Before the First Moment of Truth
brand-as-business bit: A recent piece in Businessweek got me thinking about the customer purchase decision process prior to the shelf. The article by Sam Grobart reported on Motorola’s measly ad budget compared to Apple‘s and Samsung‘s at $1BB and $4BB respectively (ironic that a $500MM campaign is considered inadequate — but that’s another blog post.)
Sam wrote, “Advertising gets a lot of attention, but marketing, sales, and promotion are arguably more important.” Analyst Benedict Evans of Enders Analysis agreed, saying that Samsung’s in-store sales strength is what wins customers over. And Samsung marketing head DJ Lee explained, “The best way for us to sell our devices is in the store.” All of this was reported to suggest that Motorola needs to increase its marketing, sales, and promotion budget to sell more effectively in-store.
While I’m usually one to emphasize the importance of customer experience over advertising, I believe these comments overlook the importance of awareness and online research in the mobile phone purchase decision process. In fact, because choice of phone is driven as much by carrier as it is by hardware, many folks enter the retail environment with a pre-determined short list of possible products to purchase.

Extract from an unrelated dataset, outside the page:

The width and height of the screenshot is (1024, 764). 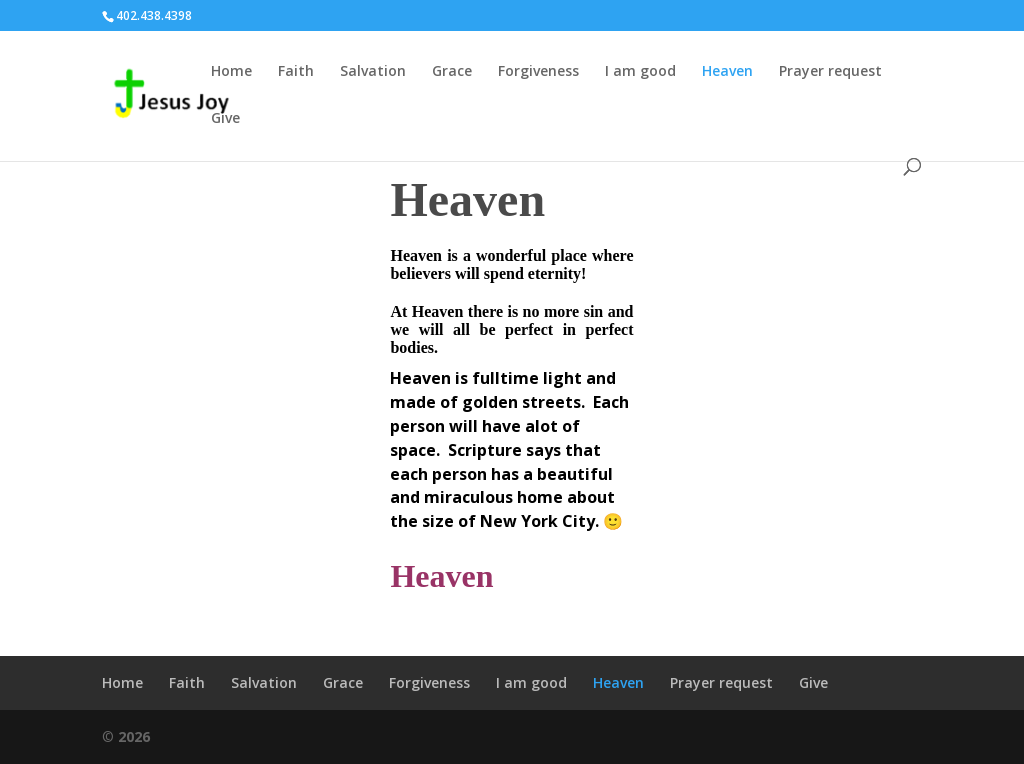 What do you see at coordinates (225, 119) in the screenshot?
I see `Give` at bounding box center [225, 119].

No amount of “spiffy” looking retail locations nor well-trained in-store staff are going to get me to buy the new Moto X. That’s because I’m a loyal Verizon customer and I love my Samsung Galaxy S3, and when it comes time to replace it, I’ll go to the Samsung or Verizon website and research my upgrade options — and then I’ll buy my new phone online or trudge over to the local Best Buy with model number and price in hand and tell the salesperson exactly what I want. To get a new phone into my consideration set, companies need breakthrough advertising, a robust website, and excellent reviews and online coverage of the product.
When it comes to mobile phones, for some the first moment of truth may indeed be in-store — but for most, there are important opportunities to impact purchase decisions well before then.